# EXERCISE OBJECTIVE:
If a line in the entries below holds the string "Тёмно", copy it.

Items from a data source
-- Opening Marker --

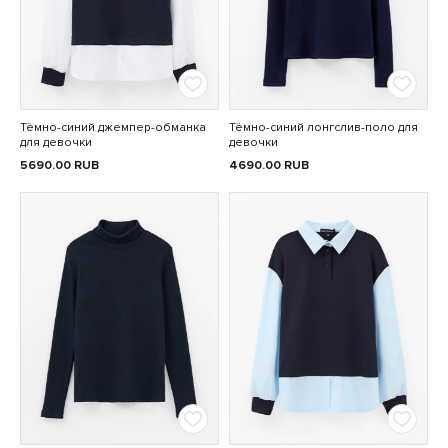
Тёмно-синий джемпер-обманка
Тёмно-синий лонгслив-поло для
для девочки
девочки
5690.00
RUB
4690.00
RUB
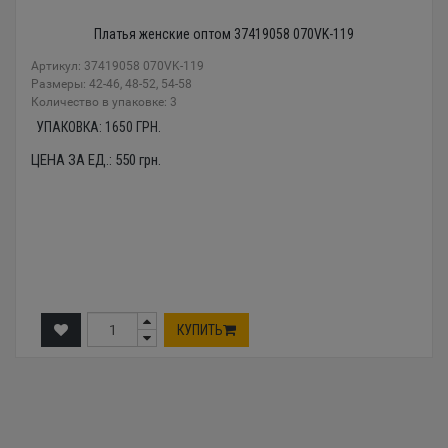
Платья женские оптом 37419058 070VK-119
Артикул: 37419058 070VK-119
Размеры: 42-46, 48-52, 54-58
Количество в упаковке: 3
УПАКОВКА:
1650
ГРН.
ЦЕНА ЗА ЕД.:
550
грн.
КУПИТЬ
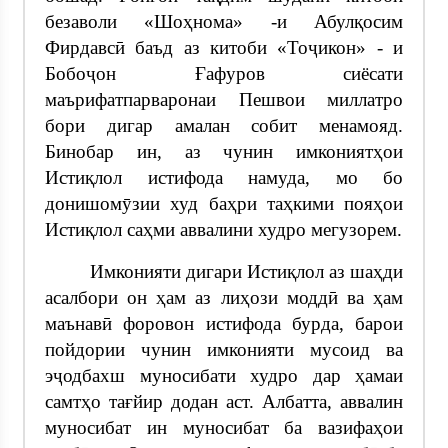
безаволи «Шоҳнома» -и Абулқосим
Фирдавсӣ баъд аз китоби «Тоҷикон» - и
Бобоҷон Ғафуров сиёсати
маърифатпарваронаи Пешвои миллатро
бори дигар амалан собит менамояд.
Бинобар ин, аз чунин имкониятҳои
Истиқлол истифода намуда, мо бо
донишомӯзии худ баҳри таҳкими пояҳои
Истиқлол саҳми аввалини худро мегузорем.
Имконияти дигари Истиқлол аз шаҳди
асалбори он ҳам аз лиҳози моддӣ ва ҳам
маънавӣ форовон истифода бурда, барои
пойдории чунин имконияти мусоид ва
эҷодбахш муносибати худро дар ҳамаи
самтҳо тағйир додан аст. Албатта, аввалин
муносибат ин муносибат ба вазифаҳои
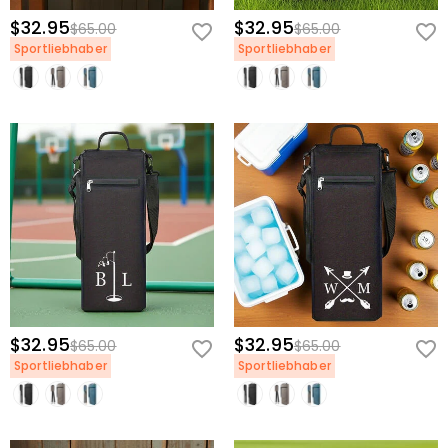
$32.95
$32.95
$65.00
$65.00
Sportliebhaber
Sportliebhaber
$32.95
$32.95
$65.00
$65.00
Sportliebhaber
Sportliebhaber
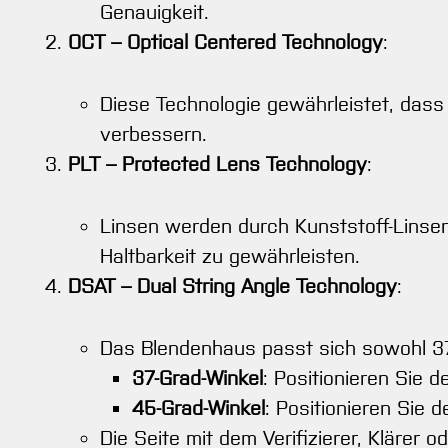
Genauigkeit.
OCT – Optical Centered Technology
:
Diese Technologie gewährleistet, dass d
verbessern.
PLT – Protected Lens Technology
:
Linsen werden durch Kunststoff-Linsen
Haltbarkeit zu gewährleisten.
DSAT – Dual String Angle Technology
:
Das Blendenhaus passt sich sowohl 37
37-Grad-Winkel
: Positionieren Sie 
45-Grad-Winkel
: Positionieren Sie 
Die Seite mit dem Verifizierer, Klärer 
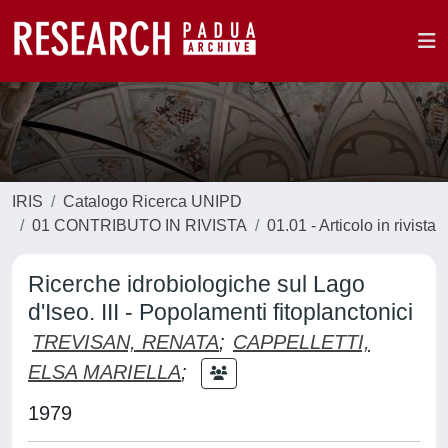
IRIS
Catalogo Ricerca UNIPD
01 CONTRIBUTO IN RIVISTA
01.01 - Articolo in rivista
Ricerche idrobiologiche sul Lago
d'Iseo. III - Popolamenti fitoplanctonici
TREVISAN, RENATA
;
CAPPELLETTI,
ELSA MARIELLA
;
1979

-- Closing Marker --
-- Opening Marker --

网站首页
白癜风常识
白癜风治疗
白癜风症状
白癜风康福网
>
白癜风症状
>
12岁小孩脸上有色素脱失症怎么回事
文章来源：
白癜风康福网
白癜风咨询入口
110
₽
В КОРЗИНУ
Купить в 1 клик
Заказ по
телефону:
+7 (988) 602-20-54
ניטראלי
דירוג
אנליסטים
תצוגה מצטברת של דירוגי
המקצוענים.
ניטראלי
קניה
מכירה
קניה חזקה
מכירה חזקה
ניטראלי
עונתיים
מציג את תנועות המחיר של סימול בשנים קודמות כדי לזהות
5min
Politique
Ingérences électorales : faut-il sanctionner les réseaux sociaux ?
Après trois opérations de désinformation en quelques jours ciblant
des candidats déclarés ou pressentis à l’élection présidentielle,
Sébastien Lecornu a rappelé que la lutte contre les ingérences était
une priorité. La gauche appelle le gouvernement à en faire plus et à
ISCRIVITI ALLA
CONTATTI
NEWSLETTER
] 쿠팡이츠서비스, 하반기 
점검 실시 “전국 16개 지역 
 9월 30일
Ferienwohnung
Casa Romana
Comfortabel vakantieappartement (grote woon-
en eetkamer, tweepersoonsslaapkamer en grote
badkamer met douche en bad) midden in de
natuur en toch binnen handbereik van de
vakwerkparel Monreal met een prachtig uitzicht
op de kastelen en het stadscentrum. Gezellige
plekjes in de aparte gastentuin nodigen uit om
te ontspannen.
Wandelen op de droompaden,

-- Closing Marker --

# RESPONSE TO THE EXERCISE:
Тёмно-синий джемпер-обманка
Тёмно-синий лонгслив-поло для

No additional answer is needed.